**WHAT YOU NEED TO DO:** Would you please reproduce all the entries word for word, minus the pictures?

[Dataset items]
- - - - -

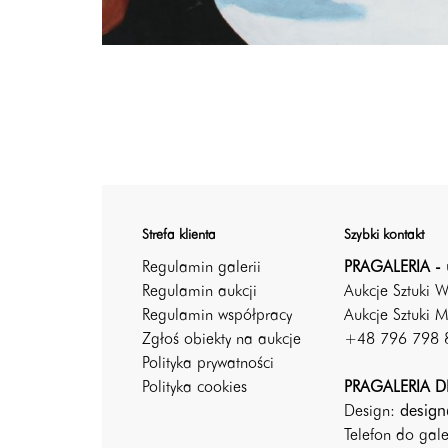
Strefa klienta
Szybki kontakt
Regulamin galerii
PRAGALERIA - 
Regulamin aukcji
Aukcje Sztuki 
Regulamin współpracy
Aukcje Sztuki M
Zgłoś obiekty na aukcje
+48 796 798 
Polityka prywatności
Polityka cookies
PRAGALERIA DE
Design:
design
Telefon do gal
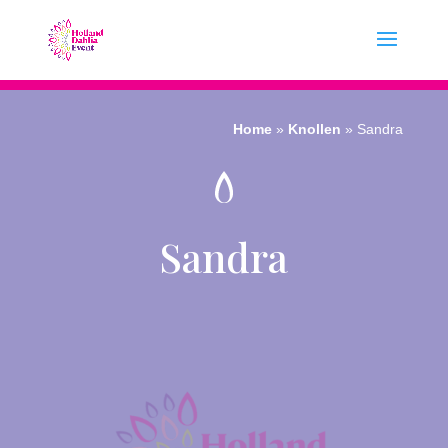
Home
»
Knollen
»
Sandra
Sandra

- - - - -

**ANSWER SPACE:**
Strefa klienta
Szybki kontakt
Regulamin galerii
PRAGALERIA - 
Regulamin aukcji
Aukcje Sztuki 
Regulamin współpracy
Aukcje Sztuki M
Zgłoś obiekty na aukcje
+48 796 798 
Polityka prywatności
Polityka cookies
PRAGALERIA DE
Design:
design
Telefon do gal
Home
»
Knollen
»
Sandra
Sandra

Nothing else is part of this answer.